The numbers are impressive. Some highlights:
- Facebook gets more traffic than Google, and it’s barely being used in the world’s most populous country, China.
- Nearly every Millennial has opened at least one social network account.
- 1 in 8 married couples met via social networks.
- It took radio 38 years to reach 50 million users, TV 13 years, the internet four years … Facebook got 200 million users in less than one year.
- Gran’mama is Facebook’s fastest growing segment.
- Studies show Wikipedia to be as accurate as Encyclopedia Britannica.
- Social media has topped porn as the top internet activity. Gosh, I never thought I’d see the day …
Some of the facts and assertions are still a little questionable despite Socialnomic’s scrupulous footnoting. For example, those years-to-50-million-users numbers are inflated by growing populations and vastly increased reliance on consumer technology. Likewise, 90 percent of people don’t TiVo past commercials. DVRs don’t even have 90 percent market penetration. Socialnomics cites the fact as coming from Starcom USA-TiVo, but the New York Times reported different findings in an article last year on how TV executives are actually embracing the boxes. In fact, Nielsen’s found that DVR viewing raises ad views.
So some of the scary numbers are, in fact, scare tactics, you’ve been warned.

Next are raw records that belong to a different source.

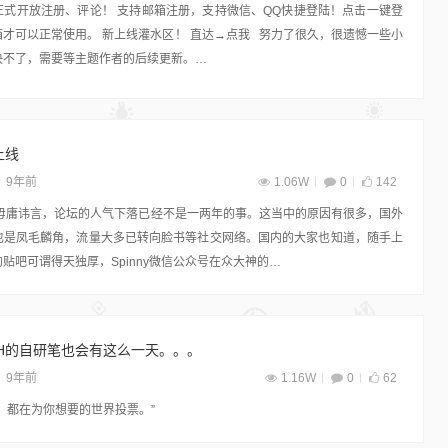
正式开放注册、评论！ 支持邮箱注册，支持微信、QQ快捷登陆！点击一键登
才可以正常使用。 新上线灌水区！ 直达→点我 努力了很久，很遗憾一些小
决不了，需要等主题作者的后续更新。…
上线
9年前
1.06W
0
142
 毋庸讳言，论坛的人气下落已经不是一两年的事。这当中的原因有很多，国外
也是凤毛麟角，流量大多已转向脸书等社交网络。国内的大家也知道，随手上
贴吧可谓得天独厚，Spinny微信公众号在众大神的…
SH的自研笔也会有这么一天。。。
9年前
1.16W
0
62
，都在为你想要的世界投票。”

Towards the end, the video also asserts that soon we’ll no longer search for products and services; they’ll come to us! That’s bull. Companies will do their best to put their products and services in front of consumers like they do now, and social media can make that a lot easier. But so long as people love shopping and bargain hunting, and so long as we’re all intimately aware that company communications are written to serve the interests of the company communicating them, I don’t think you’ll see consumers lay back and go completely placid. Shopping’s still America’s most popular past time and therapeutic.
But even if the video overstates some points, it’s clear social media has a growing role in people’s day-to-day communications. It may not suit every campaign, but it’s a mistake to avoid the channel out of laziness or ignorance.